Revolutions, when you take a firm step, are to be made here and now.
It was unfortunate that Marcos and his people did not get what they wanted, a disappointment perhaps for many. But they forget that Cuba still exists and that is where we have to look.
The world is witnessing the emergence of repugnant leftists. Political projects that will remain in the dunghill of history as traitors to peoples who are victims of the most savage capitalism. People who stain the memory of those who gave their lives before.
And the empire knows it. It knows that the only thing it cannot control, supervise or defeat is socialism. Where is socialism? It is in Cuba.
With things to be perfected, with errors to be improved upon, but it is there. It does not kneel on the ground before any imperial design and it moves forward, with the noose around its neck, but nevertheless it does so.
And socialism is not a national idea, but an international one.
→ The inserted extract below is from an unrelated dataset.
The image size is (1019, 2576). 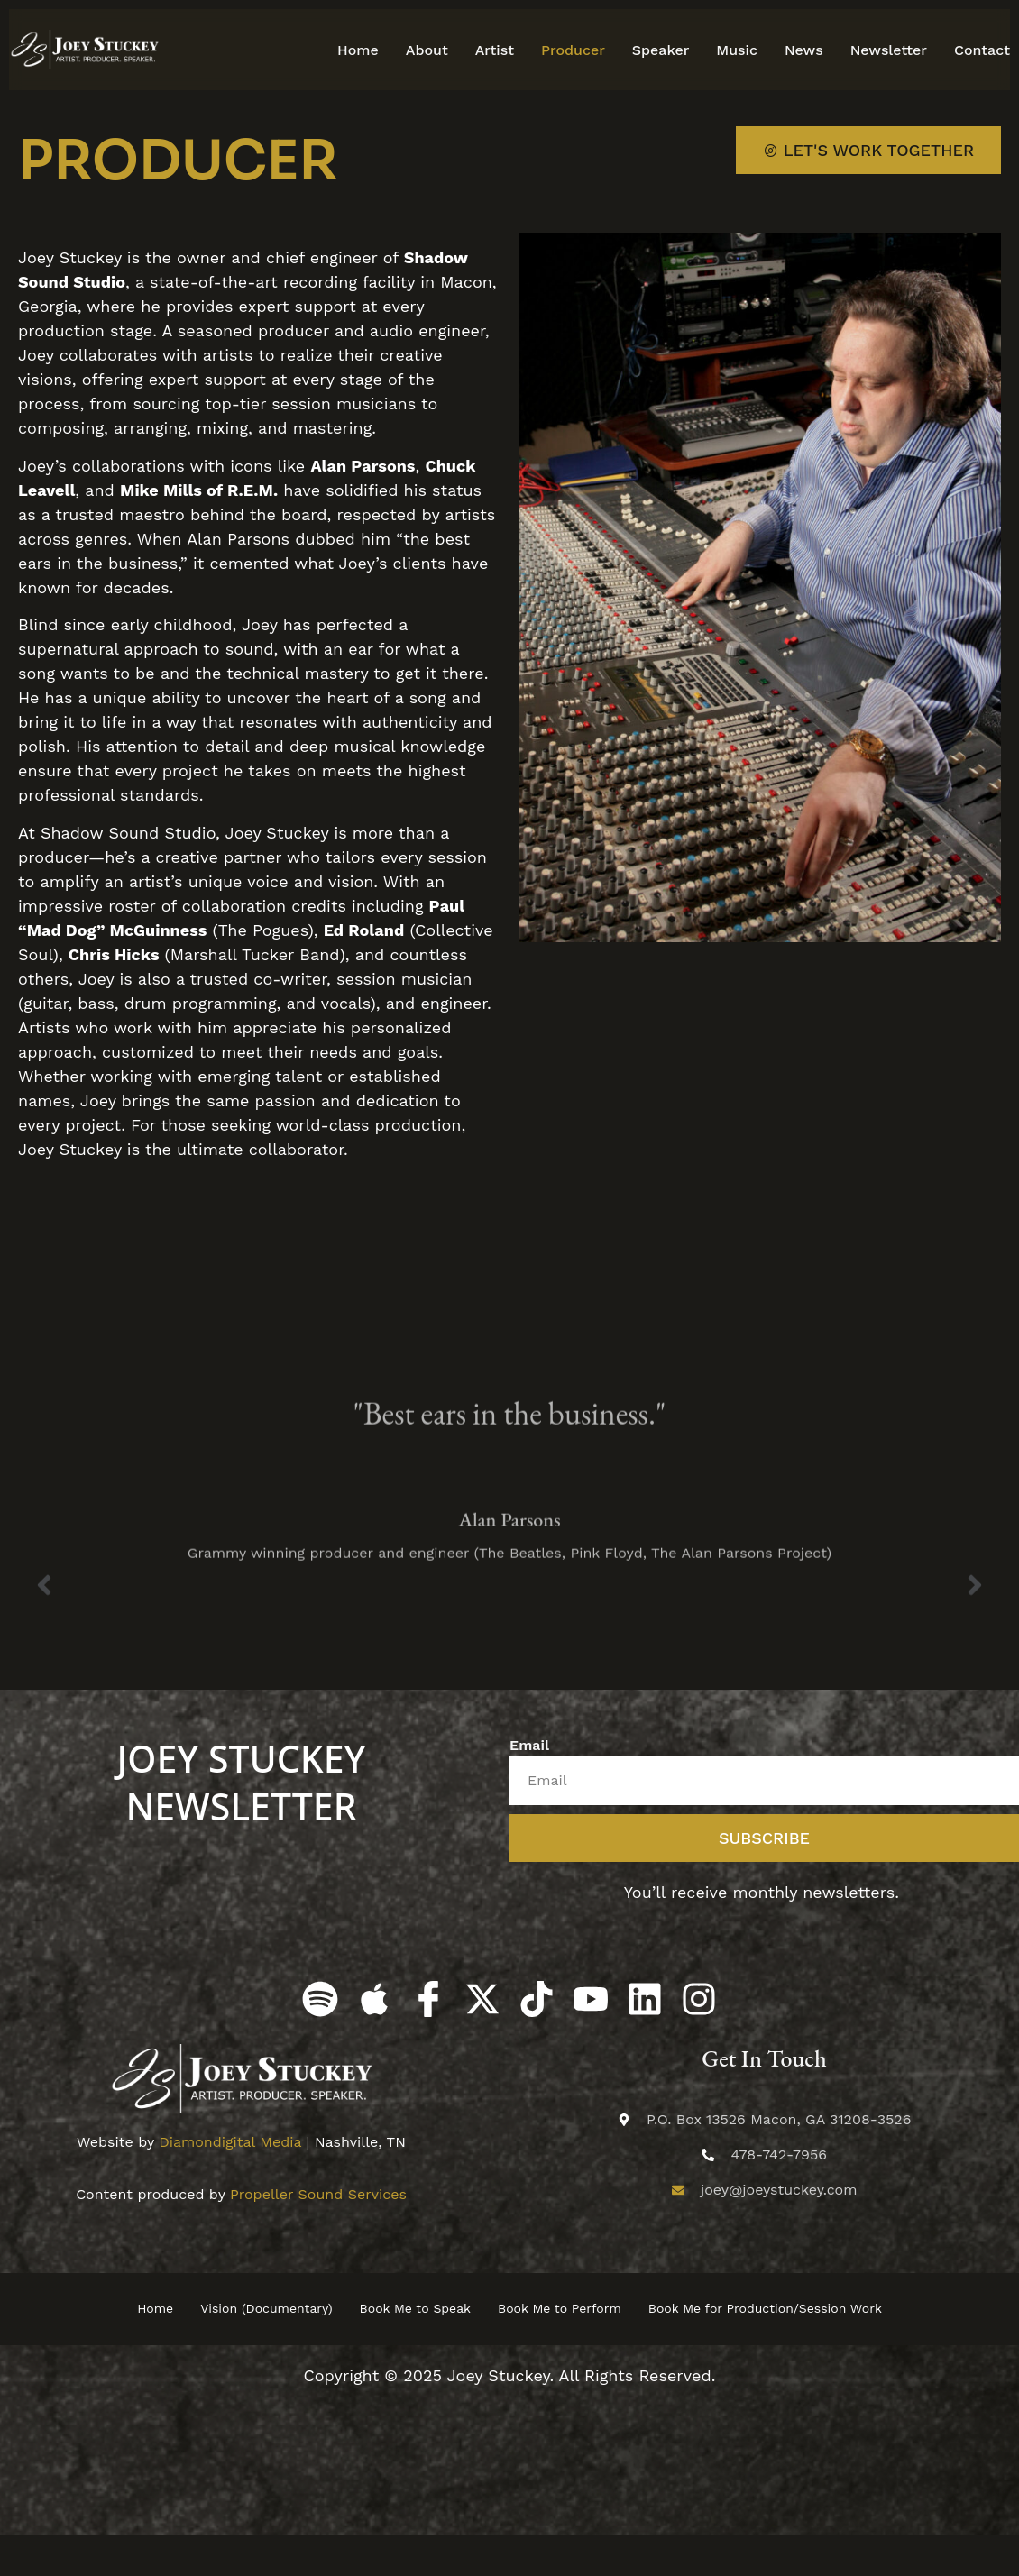 What do you see at coordinates (415, 2308) in the screenshot?
I see `Book Me to Speak` at bounding box center [415, 2308].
Therefore, it is an ethical and moral obligation to support of any revolutionary, in any geography. It is an obligation to assume the consequences for having held one’s head high. It is also an obligation not to forget the enemy. An enemy that has been mutating, transforming, camouflaging itself. But which is as constant as the strength and resistance of this people.
Because the Revolution is the social access of individuals coming together. It is the hope that it is worth fighting for something better. If people feel that they no longer have social access, they become disinterested in politics and begin to consume banal content in their lives that the empire introduces into the agendas of people in other countries. Their aspirations change, their ends become mediocre. They stop thinking. And thinking is what damages hegemony. Thinking is the war to be waged.
When people are part of a participatory system, it generates a level of consciousness in them that is the main weapon to prevent external agents from defeating them. That is what the Cuban Revolution achieved in its first years.
Strengthening the people’s imagination, their spectrum of aspirations and putting individual and general dignity as a shield.
Dignity is not quantifiable but when it is there it is noticeable from afar. When you have it and begin to feel it, you begin to think differently about yourself, about society and to value your capabilities as a person, as an element of transformation.
We have to reach a level of consciousness that allows us to understand that life is not only about our ideology or how we think. But how we put that ideology into practice and how we behave.
To know that having a job is not only for eating and dressing ourselves, but to be able to participate in and with society. To be autonomous as men and women. And free of thought.
To know also that freedom is not only action but a discipline to be able to exercise it without doing harm around us.
Socialism knows all this, although it has yet to finish. It is not a path of years, perhaps centuries. You just have to want to be inside the process to become agents of transformation of the unjust, of the hegemonic. Of the lie.
Because above all we have the truth, a human interpretation of reality that although it may not be absolute, it is the truth of the poor and the humble.
And as the German philosopher Immanuel Kant thought, if the truth kills them, we will let them die with it and from it.